Thursday, August 22, 2013
What are the best statistics and strongest research/arguments to support marijuana prohibition and strict criminal enforcement? (Now updated with some...)
I posed the question in the title of this post toward the end of my first class session of the exciting new seminar I am teaching this Fall 2013 semester at OSU's Moritz College of Law. Indeed, I challenged the terrific (and seemingly very insightful and knowledgeable) students taking the seminar to spend the next week looking for (and sending to me for posting here) the very best statistics and the strongest research and arguments they could find to support marijuana prohibition.
Helpfully, and to provide a running start on a question that I hope will generate some dialogue in the comments, there are more than a few anti-drug advocacy groups which have already marshalled materials in support of prohibition. A research assistant helped me assemble links to these notable advocacy groups:
I am hoping that seminar students and other readers might help me cull through the materials on these sites and elsewhere to help provide a sophisticated and detailed answer to the question in the title of this post.
UPDATE: So far, three students from my seminar have sent me a bunch of materials and links concerning what they perceive to be the "best" ideas and arguments to support marijuana prohibition. Here are a few highlights from these efforts:
The DEA in 2010 produced this impressive 81-page booket, titled Speaking Out Against Drug Legalization, which says it is "designed to cut through the current fog of misinformation with hard facts [by] present[ing] an accurate picture of America’s experience with drug use, the nature of the drug problem, and the potential for damage if the United States adopts a more permissive policy on drug abuse." Here are a few (of dozens) of the bullet points from this document discussing the health risks posed by marijuana:
- Harvard University researchers report that the risk of heart attack is five times higher than usual in the hour after smoking marijuana.

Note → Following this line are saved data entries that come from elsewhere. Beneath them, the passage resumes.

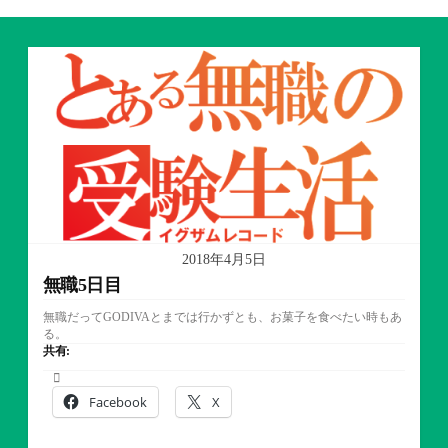
2018年4月5日
無職5日目
無職だってGODIVAとまでは行かずとも、お菓子を食べたい時もあ
る。
共有:
Facebook
X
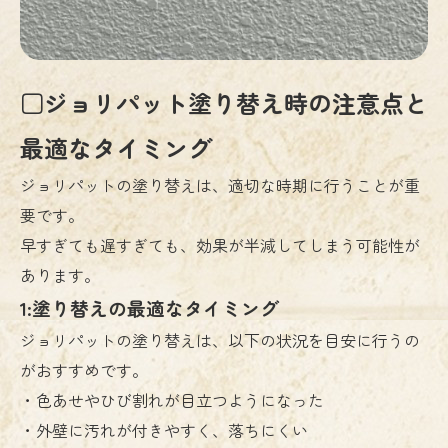
□ジョリパット塗り替え時の注意点と
最適なタイミング
ジョリパットの塗り替えは、適切な時期に行うことが重
要です。
早すぎても遅すぎても、効果が半減してしまう可能性が
あります。
1:塗り替えの最適なタイミング
ジョリパットの塗り替えは、以下の状況を目安に行うの
がおすすめです。
・色あせやひび割れが目立つようになった
・外壁に汚れが付きやすく、落ちにくい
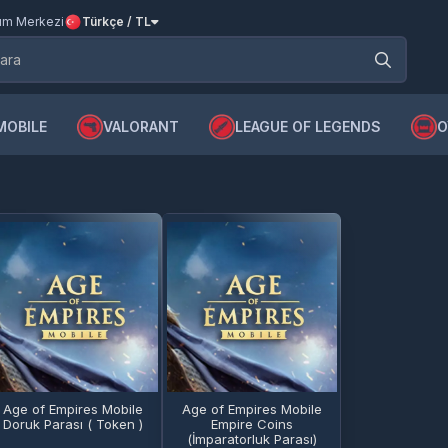
m Merkezi
Türkçe / TL
MOBILE
VALORANT
LEAGUE OF LEGENDS
O
Age of Empires Mobile
Age of Empires Mobile
Doruk Parası ( Token )
Empire Coins
(İmparatorluk Parası)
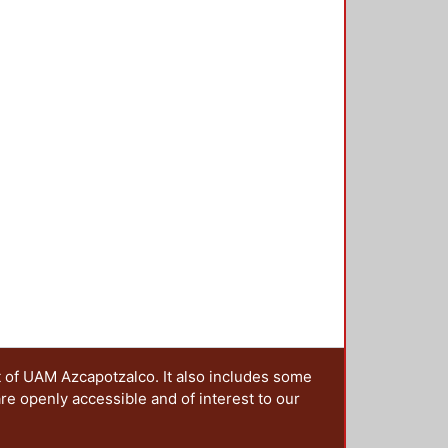
t of UAM Azcapotzalco. It also includes some
are openly accessible and of interest to our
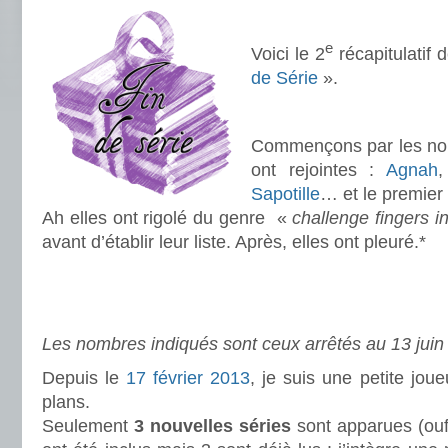
.
e
Voici le 2
récapitulatif 
de Série
».
..
Commençons par les nou
ont rejointes :
Agnah
Sapotille
… et le premi
Ah elles ont rigolé du genre «
challenge fingers 
avant d’établir leur liste. Après, elles ont pleuré.*
.
.
Les nombres indiqués sont ceux arrêtés au 13 juin
Depuis le
17 février 2013
, je suis une petite joue
plans.
Seulement
3 nouvelles séries
sont apparues (ouf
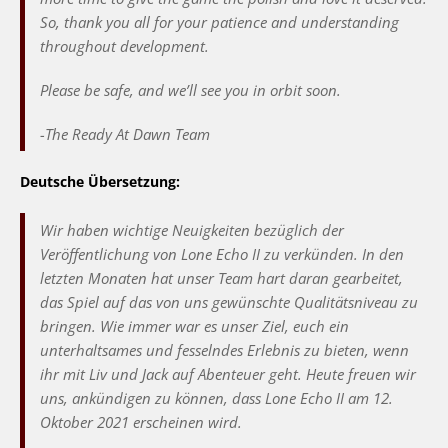
So, thank you all for your patience and understanding
throughout development.
Please be safe, and we’ll see you in orbit soon.
-The Ready At Dawn Team
Deutsche Übersetzung:
Wir haben wichtige Neuigkeiten bezüglich der
Veröffentlichung von Lone Echo II zu verkünden. In den
letzten Monaten hat unser Team hart daran gearbeitet,
das Spiel auf das von uns gewünschte Qualitätsniveau zu
bringen. Wie immer war es unser Ziel, euch ein
unterhaltsames und fesselndes Erlebnis zu bieten, wenn
ihr mit Liv und Jack auf Abenteuer geht. Heute freuen wir
uns, ankündigen zu können, dass Lone Echo II am 12.
Oktober 2021 erscheinen wird.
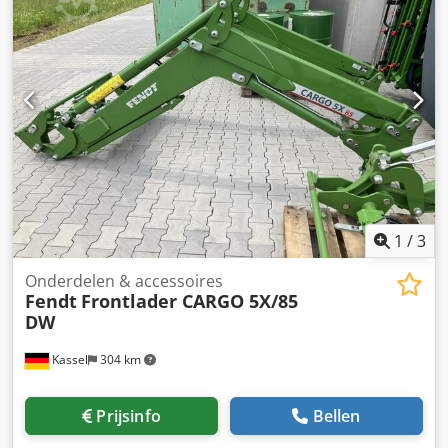
1
/
3
Onderdelen & accessoires
Fendt
Frontlader CARGO 5X/85
DW
Kassel
304 km
Prijsinfo
Bellen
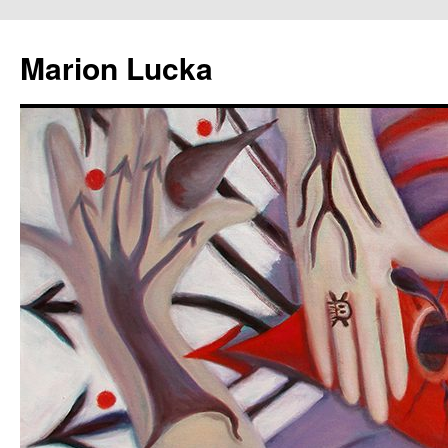
Marion Lucka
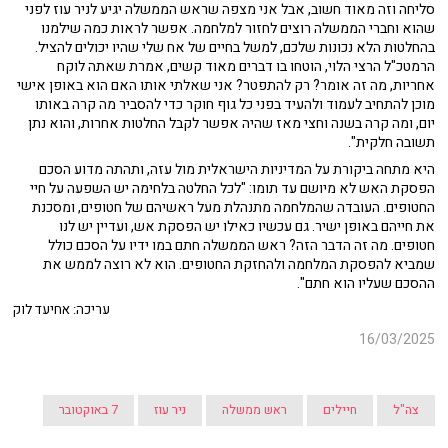
סליחה וזה מאוד חשוב, אבל אני מצפה שראש הממשלה יגיע לניר עוז לפני
שהוא וחברי הממשלה רוצים לחזור למלחמה. אפשר לראות כמה שילמנו
בהחלטות הלא נכונות שלכם, למשל בחיים של אח שלי שהיו יכולים להציל.
הרמטכ"ל הרצי הלוי, הוטחו בו דברים מאוד קשים, אמרת שאתה לוקח
אחריות, מה זה אומר? רק להתפטר? אני שאלתי אותו האם הוא באופן אישי
מוכן להתחיב לעמוד ולהעיד בפני כל גוף חוקר כדי להסביר מה קרה באותו
יום, ומה קרה בשנה וחצי מאז שהיה אפשר לקבל החלטות אחרות, והוא נתן
תשובה חלקית".
היא מתחה ביקורת על המדיניות הישראלית מול עזה, ותהתה מדוע הסכם
הפסקת האש לא מיושם עד תומו: "לכל החלטה בלחימה יש השפעה על חיי
החטופים. העובדה שהמלחמה מתנהלת מעל ראשיהם של חטופים, ומסכנת
את חייהם באופן ישיר. גם עכשיו כאילו יש הפסקת אש, ועדיין יש לנו
חטופים. מה זה הדבר הזה? ראש הממשלה חתם במו ידיו על הסכם כולל
שמביא להפסקת המלחמה ולהחזקת החטופים. הוא לא רוצה לממש את
ההסכם שעליו הוא חתם".
עריכה: אחיעד לוק
16/03/2025
צה"ל
חיילים
ראש ממשלה
ניר עוז
7 באוקטובר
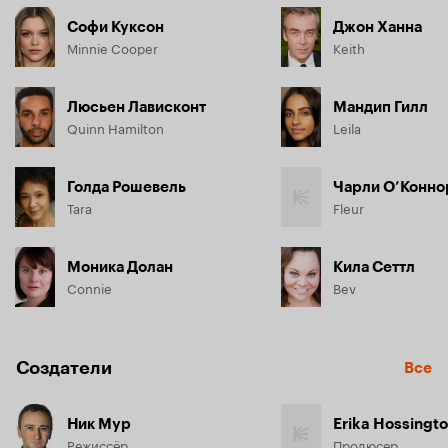
Софи Куксон
Джон Ханна
Minnie Cooper
Keith
Люсьен Лависконт
Мандип Гилл
Quinn Hamilton
Leila
Голда Рошевель
Чарли О’Конно
Tara
Fleur
Моника Долан
Кила Сеттл
Connie
Bev
Создатели
Все
Ник Мур
Erika Hossingt
Режиссёр
Продюсер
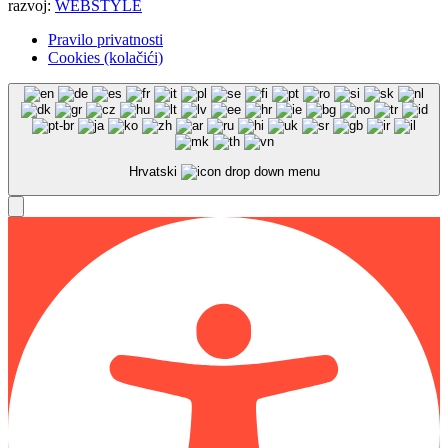
razvoj:
WEBSTYLE
Pravilo privatnosti
Cookies (kolačići)
Hrvatski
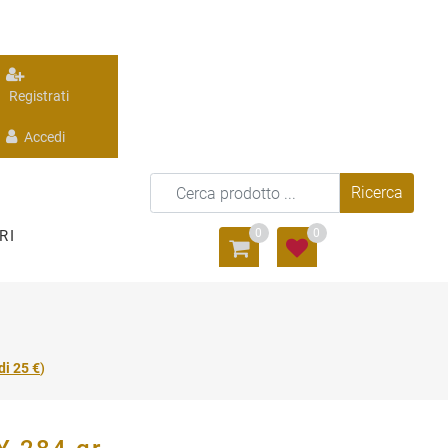
Registrati
Accedi
0
0
RI
di 25 €
)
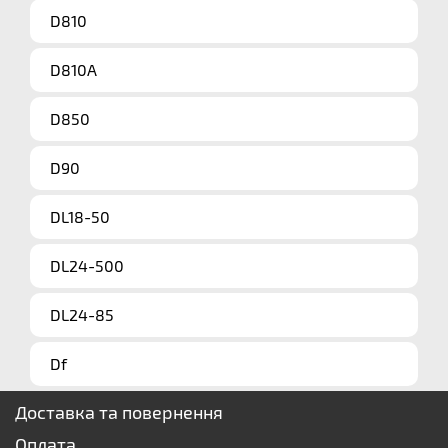
D810
D810A
D850
D90
DL18-50
DL24-500
DL24-85
Df
Доставка та повернення
Оплата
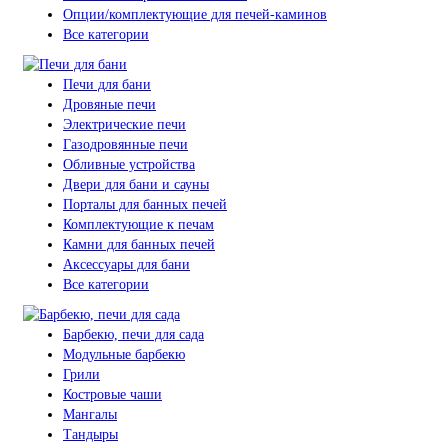
Опции/комплектующие для печей-каминов
Все категории
Печи для бани
Дровяные печи
Электрические печи
Газодровянные печи
Обливные устройства
Двери для бани и сауны
Порталы для банных печей
Комплектующие к печам
Камни для банных печей
Аксессуары для бани
Все категории
Барбекю, печи для сада
Модульные барбекю
Грили
Костровые чаши
Мангалы
Тандыры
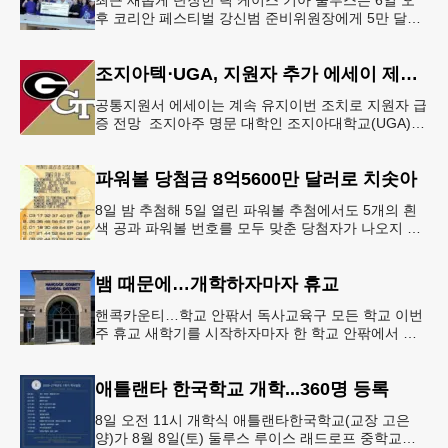
최근 새롭게 단장한 릭 케이스 기아 둘루스는 6일 오
후 코리안 페스티벌 강신범 준비위원장에게 5만 달러
를 현금으로 후원했다. 릭 케이스 기아 관계자는 딜러
샵에 언제든 한인들의 방문
조지아텍⋅UGA, 지원자 추가 에세이 제출 폐지
공통지원서 에세이는 계속 유지이번 조치로 지원자 급
증 전망 조지아주 명문 대학인 조지아대학교(UGA)와
조지아텍(GT)에 지원하는 고등학교 12학년 학생들의
입시 부담이 한층 줄
파워볼 당첨금 8억5600만 달러로 치솟아
8일 밤 추첨해 5일 열린 파워볼 추첨에서도 5개의 흰
색 공과 파워볼 번호를 모두 맞춘 당첨자가 나오지 않
으면서 행운의 주인공은 다음 기회로 미뤄지게 됐다.
이에 따라 이번 주 토요
뱀 때문에…개학하자마자 휴교
핸콕카운티…학교 안팎서 독사교육구 모든 학교 이번
주 휴교 새학기를 시작하자마자 한 학교 안팎에서 잇
따라 뱀들이 출몰해 교육구 모든 학교가 휴교에 들어
가는 일이 벌어졌다.6일 WS
애틀랜타 한국학교 개학...360명 등록
8일 오전 11시 개학식 애틀랜타한국학교(교장 고은
양)가 8월 8일(토) 둘루스 루이스 래드로프 중학교에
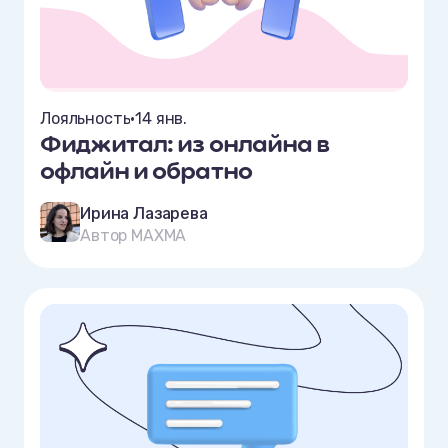
Лояльность
•
14 янв.
Фиджитал: из онлайна в
офлайн и обратно
Ирина Лазарева
Автор MAXMA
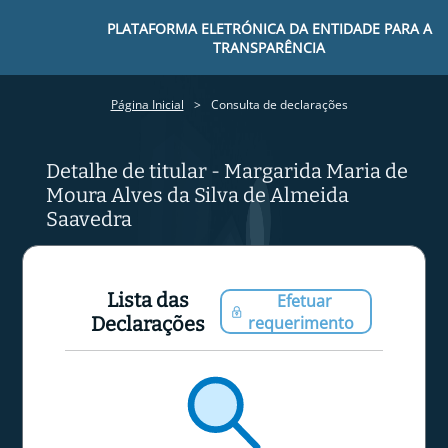
PLATAFORMA ELETRÓNICA DA ENTIDADE PARA A
TRANSPARÊNCIA
Página Inicial
Consulta de declarações
Detalhe de titular - Margarida Maria de
Moura Alves da Silva de Almeida
Saavedra
Lista das
Efetuar
Declarações
requerimento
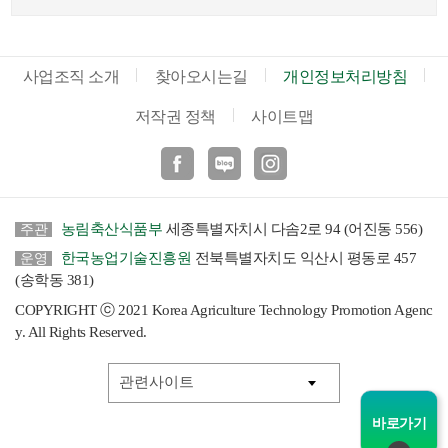
사업조직 소개
찾아오시는길
개인정보처리방침
저작권 정책
사이트맵
페이스북
블로그
인스타
농림축산식품부
세종특별자치시 다솜2로 94 (어진동 556)
주관
한국농업기술진흥원
전북특별자치도 익산시 평동로 457
운영
(송학동 381)
COPYRIGHT ⓒ 2021 Korea Agriculture Technology Promotion Agenc
y. All Rights Reserved.
바로가기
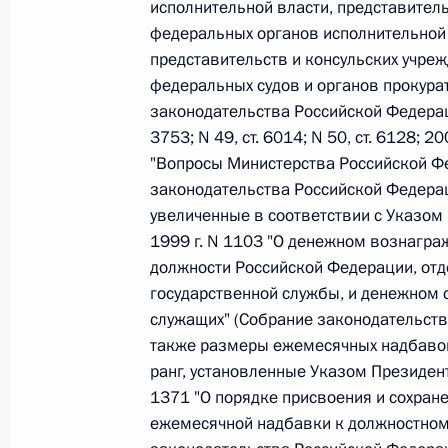
исполнительной власти, представител
федеральных органов исполнительной 
представительств и консульских учре
Федеральный закон от 26.07.2026
федеральных судов и органов прокура
О внесении изменений в статьи 85 и 102 
законодательства Российской Федерации,
кодекса Российской Федерации
3753; N 49, ст. 6014; N 50, ст. 6128; 20
26 июля 2026 года
"Вопросы Министерства Российской Фе
законодательства Российской Федерации
увеличенные в соответствии с Указом
1999 г. N 1103 "О денежном вознагр
Федеральный закон от 26.07.2026
должности Российской Федерации, от
О внесении изменений в Трудовой кодекс
государственной службы, и денежном
служащих" (Собрание законодательства
26 июля 2026 года
также размеры ежемесячных надбавок
ранг, установленные Указом Президент
1371 "О порядке присвоения и сохран
Федеральный закон от 26.07.2026
ежемесячной надбавки к должностному
О внесении изменений в Федеральный за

- The National Institute of Health found that a person who smokes five joints per week may be taking in as much tar and cancer-causing chemicals into their lungs as someone who smokes a pack of cigarettes every day.
- Smoking marijuana weakens the immune system, and raises the risk of lung infections. Other studies indicate that smoked marijuana causes cancer, respiratory problems, increased heart rate, loss of motor skills, and damage to the immune system.
- According to several recent studies, marijuana use has been linked with depression and suicidal thoughts, in addition to schizophrenia. These studies report that weekly marijuana use among teens doubles the risk of developing depression and triples the incidence of suicidal thoughts.
I have not sought to check or question the references cited for these statements, but I am inclined to take the claims at face value. In addition, building largely on these sorts of medical claims while making a few other arguments, here are links to a couple notable and prominent commentaries making the case in favor of marijuana prohibition:
- Bob Enyart, "Why Marijuana Should be Illegal" appearing in the Huffington Post (dated 3/19/2012)
- Kevin A. Sabet, "The Price of Legalizing Pot is Too High" appearing in the Los Angeles Times (dated 6/7/2009)
Last but certainly not least, the Director of the Office of National Drug Control Policy, R. Gil Kerlikowske, gave this notable public statement to California Police Chiefs Association Conference in March 2010 titled "Why Marijuana Legalization Would Compromise Public Health and Public Safety." Here is how he summed up his main arguments against marijuana legalization at the start and tail end of this speech:
The concern with marijuana is not born out of any culture-war mentality, but out of what the science tells us about the drug’s effects. And the science, though still evolving, is clear: marijuana use is harmful. It is associated with dependence, respiratory and mental illness, poor motor performance, and cognitive impairment, among other negative effects....
Legalizing marijuana would also saddle government with the dual burden of regulating a new legal market while continuing to pay for the negative side effects associated with an underground market whose providers have little economic incentive to disappear....
Legalization means the price comes down, the number of users goes up, the underground market adapts, and the revenue gained through a regulated market will never keep pace with the financial and social cost of making this drug more accessible.